[Work instruction]
Which lines of the entries below run from the one holding "An toàn Công việc" to the one holding "bei mir mehr Geduld, Verständnis und", inclusive? Set down exactly those lines and no others.

== Data for review ==

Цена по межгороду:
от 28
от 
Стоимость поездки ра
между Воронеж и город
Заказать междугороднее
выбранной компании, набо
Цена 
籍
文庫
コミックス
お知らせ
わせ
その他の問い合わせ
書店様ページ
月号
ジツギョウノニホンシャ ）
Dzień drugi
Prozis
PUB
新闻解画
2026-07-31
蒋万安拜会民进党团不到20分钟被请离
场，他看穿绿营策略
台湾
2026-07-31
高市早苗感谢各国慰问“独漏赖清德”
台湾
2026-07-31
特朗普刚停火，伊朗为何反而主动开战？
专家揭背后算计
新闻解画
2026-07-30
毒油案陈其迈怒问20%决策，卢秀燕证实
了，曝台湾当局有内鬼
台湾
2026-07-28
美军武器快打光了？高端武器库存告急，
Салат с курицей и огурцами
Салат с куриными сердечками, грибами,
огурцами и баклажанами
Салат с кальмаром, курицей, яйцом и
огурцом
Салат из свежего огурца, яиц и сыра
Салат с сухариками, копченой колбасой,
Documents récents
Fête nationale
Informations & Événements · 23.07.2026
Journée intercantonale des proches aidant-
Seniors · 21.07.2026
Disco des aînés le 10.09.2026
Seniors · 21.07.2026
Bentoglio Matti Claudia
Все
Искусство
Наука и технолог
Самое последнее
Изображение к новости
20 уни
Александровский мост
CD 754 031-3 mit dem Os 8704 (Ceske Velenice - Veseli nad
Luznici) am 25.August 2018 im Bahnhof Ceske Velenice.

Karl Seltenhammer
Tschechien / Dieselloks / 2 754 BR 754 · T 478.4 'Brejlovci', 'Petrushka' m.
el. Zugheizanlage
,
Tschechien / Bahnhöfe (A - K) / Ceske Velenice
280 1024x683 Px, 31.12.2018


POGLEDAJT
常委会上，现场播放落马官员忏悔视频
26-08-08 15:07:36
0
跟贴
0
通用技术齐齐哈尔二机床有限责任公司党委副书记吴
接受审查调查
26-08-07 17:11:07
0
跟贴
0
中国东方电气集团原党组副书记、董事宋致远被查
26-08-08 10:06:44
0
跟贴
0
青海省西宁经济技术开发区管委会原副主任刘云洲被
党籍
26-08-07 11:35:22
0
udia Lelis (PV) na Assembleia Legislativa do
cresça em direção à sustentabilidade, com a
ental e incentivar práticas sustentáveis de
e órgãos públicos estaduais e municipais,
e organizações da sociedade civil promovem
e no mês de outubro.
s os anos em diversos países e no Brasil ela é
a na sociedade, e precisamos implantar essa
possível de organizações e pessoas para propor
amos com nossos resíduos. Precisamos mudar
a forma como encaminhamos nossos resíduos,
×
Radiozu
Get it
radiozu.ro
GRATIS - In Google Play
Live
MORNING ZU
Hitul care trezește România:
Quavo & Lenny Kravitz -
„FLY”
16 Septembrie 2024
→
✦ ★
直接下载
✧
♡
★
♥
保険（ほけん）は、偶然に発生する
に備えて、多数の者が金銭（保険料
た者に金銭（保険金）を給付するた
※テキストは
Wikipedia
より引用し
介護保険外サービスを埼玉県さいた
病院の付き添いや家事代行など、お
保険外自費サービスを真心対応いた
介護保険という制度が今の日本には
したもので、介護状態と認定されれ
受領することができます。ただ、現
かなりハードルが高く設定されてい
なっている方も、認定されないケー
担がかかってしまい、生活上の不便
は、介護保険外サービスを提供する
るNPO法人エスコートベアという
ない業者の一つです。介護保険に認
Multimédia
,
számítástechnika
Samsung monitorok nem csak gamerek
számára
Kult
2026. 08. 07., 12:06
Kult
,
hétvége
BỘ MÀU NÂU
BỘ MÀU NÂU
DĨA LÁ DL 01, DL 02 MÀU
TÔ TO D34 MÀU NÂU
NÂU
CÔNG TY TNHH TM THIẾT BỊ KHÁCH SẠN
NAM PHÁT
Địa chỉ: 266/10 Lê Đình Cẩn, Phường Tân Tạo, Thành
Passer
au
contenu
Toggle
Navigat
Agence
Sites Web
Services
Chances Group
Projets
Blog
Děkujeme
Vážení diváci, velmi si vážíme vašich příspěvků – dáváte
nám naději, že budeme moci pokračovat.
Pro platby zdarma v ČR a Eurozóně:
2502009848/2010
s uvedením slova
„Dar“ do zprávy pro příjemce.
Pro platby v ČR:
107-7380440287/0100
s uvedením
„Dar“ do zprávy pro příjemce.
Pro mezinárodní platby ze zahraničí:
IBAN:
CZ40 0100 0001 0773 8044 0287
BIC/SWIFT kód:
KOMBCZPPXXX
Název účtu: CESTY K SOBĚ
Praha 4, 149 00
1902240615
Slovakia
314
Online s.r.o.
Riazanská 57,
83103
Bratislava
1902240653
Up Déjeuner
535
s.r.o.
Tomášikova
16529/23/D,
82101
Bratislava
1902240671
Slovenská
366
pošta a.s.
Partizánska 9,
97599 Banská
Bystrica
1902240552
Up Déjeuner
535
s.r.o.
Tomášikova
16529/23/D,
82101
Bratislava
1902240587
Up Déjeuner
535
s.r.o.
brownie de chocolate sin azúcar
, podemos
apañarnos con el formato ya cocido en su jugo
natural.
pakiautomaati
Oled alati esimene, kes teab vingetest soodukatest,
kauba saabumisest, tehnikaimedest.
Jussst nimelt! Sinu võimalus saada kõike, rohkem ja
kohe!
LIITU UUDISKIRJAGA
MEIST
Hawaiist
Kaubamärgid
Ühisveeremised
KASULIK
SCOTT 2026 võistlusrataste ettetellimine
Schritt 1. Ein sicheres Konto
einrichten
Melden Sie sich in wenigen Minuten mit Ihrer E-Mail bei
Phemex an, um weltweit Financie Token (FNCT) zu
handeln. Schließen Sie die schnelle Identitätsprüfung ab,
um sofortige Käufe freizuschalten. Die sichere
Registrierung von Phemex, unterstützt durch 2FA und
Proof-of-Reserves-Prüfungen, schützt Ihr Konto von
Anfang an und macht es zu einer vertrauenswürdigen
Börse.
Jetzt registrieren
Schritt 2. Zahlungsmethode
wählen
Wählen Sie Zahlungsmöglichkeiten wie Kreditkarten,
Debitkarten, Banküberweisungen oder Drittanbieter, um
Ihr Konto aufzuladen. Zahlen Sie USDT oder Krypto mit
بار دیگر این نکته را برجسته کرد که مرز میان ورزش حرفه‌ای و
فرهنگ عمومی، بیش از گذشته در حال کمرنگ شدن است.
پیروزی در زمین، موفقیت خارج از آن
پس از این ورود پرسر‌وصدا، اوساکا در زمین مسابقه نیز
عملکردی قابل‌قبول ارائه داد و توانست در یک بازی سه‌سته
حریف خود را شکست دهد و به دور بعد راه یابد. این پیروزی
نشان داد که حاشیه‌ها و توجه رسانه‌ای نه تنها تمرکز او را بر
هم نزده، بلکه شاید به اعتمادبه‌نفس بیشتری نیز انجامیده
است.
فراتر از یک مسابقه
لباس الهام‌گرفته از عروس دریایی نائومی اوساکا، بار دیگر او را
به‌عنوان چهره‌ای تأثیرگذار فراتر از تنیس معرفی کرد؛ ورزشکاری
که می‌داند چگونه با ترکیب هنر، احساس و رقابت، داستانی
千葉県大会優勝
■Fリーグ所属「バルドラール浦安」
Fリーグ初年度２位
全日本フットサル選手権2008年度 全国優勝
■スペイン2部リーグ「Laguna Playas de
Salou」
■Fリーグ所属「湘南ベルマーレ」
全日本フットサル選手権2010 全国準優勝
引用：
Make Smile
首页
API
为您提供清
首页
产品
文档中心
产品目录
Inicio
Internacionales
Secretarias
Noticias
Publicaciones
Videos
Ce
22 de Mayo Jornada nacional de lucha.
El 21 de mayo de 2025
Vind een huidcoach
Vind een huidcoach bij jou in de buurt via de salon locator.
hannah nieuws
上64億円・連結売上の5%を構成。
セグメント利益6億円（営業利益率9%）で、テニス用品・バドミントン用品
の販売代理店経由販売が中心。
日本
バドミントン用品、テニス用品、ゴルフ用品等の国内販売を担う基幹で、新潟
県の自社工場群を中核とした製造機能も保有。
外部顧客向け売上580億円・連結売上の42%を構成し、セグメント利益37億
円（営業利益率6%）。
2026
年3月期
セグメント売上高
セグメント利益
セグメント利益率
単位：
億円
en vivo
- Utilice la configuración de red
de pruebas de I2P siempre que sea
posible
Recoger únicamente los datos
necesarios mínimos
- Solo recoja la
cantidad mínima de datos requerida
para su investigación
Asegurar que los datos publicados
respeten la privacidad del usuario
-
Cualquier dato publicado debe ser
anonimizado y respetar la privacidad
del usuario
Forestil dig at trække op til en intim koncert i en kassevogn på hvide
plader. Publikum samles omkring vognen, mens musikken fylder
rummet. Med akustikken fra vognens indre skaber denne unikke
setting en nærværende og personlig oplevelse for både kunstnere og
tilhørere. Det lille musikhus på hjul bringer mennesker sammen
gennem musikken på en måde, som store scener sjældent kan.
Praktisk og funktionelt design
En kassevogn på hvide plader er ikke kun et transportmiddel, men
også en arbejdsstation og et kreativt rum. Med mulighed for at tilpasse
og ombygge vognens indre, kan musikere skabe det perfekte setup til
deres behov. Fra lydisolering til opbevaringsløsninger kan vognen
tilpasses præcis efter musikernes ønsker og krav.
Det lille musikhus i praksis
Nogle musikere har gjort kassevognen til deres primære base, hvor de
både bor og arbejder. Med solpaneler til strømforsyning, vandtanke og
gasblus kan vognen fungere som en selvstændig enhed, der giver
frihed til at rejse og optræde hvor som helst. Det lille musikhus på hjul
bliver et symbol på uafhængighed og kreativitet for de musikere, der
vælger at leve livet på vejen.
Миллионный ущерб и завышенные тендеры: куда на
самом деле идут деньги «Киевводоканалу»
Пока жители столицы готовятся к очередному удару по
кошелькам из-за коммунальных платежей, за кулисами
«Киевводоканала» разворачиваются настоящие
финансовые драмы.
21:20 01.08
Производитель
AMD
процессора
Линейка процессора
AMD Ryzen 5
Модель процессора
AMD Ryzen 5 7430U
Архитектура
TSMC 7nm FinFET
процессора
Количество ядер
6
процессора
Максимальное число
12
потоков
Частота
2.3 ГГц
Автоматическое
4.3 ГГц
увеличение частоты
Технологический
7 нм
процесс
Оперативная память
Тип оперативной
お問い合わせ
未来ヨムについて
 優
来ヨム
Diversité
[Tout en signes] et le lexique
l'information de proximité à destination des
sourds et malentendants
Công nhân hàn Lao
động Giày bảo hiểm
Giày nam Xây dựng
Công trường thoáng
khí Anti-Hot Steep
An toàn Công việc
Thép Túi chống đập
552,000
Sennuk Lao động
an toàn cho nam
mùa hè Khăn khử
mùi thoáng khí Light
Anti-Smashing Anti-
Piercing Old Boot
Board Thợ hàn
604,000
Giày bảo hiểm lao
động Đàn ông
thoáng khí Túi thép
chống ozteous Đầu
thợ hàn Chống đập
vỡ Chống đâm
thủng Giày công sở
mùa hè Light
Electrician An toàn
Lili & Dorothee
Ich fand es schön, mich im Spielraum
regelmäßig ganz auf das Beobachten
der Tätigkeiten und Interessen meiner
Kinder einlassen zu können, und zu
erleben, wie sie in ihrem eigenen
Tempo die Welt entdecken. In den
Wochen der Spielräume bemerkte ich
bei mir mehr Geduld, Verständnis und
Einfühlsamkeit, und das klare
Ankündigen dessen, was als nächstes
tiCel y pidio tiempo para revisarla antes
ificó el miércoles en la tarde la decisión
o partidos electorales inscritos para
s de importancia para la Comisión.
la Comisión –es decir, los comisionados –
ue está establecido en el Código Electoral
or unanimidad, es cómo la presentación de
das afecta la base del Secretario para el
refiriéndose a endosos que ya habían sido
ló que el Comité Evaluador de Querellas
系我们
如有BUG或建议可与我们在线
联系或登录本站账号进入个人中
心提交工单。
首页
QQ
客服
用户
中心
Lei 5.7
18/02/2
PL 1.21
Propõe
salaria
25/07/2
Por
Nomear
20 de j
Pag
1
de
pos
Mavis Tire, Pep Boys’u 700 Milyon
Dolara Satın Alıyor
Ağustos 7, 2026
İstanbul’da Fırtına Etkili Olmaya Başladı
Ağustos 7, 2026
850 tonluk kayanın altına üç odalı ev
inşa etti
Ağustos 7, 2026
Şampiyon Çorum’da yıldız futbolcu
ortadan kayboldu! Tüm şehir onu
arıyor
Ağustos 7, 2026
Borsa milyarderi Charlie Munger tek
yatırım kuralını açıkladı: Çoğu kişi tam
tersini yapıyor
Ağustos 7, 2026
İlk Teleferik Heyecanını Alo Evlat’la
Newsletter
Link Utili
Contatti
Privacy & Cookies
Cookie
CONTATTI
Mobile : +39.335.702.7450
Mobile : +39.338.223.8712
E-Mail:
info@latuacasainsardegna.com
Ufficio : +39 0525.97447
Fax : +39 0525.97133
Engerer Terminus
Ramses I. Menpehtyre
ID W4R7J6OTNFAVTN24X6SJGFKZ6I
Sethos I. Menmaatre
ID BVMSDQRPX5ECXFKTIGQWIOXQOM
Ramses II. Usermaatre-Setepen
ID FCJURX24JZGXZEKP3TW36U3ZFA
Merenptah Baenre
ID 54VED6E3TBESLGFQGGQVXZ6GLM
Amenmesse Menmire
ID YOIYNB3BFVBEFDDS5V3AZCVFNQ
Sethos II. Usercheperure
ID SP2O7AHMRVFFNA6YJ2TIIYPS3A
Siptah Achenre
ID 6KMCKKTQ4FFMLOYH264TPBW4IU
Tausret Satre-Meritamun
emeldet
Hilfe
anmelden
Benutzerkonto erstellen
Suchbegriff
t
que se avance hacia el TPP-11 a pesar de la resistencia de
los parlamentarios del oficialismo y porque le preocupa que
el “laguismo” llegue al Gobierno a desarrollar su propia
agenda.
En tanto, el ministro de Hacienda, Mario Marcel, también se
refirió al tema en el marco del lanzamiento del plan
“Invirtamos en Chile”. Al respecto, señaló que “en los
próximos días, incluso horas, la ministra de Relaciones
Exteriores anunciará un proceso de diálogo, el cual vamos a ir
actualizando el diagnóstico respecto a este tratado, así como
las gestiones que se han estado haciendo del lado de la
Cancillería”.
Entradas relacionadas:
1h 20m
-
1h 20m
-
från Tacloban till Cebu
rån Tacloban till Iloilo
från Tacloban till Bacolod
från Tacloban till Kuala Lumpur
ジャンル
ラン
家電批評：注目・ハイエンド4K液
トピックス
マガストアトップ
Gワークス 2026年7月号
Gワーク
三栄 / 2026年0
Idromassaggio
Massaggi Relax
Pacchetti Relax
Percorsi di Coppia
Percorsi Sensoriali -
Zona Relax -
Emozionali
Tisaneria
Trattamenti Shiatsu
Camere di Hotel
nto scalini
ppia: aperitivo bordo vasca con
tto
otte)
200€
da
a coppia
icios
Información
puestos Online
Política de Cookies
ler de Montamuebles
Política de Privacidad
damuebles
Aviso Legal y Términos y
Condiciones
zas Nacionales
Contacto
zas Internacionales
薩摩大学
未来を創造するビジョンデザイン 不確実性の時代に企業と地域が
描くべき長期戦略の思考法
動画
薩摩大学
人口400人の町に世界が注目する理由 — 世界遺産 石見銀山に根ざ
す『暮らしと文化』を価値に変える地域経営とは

===

[Expected answer]
An toàn Công việc
Thép Túi chống đập
552,000
Sennuk Lao động
an toàn cho nam
mùa hè Khăn khử
mùi thoáng khí Light
Anti-Smashing Anti-
Piercing Old Boot
Board Thợ hàn
604,000
Giày bảo hiểm lao
động Đàn ông
thoáng khí Túi thép
chống ozteous Đầu
thợ hàn Chống đập
vỡ Chống đâm
thủng Giày công sở
mùa hè Light
Electrician An toàn
Lili & Dorothee
Ich fand es schön, mich im Spielraum
regelmäßig ganz auf das Beobachten
der Tätigkeiten und Interessen meiner
Kinder einlassen zu können, und zu
erleben, wie sie in ihrem eigenen
Tempo die Welt entdecken. In den
Wochen der Spielräume bemerkte ich
bei mir mehr Geduld, Verständnis und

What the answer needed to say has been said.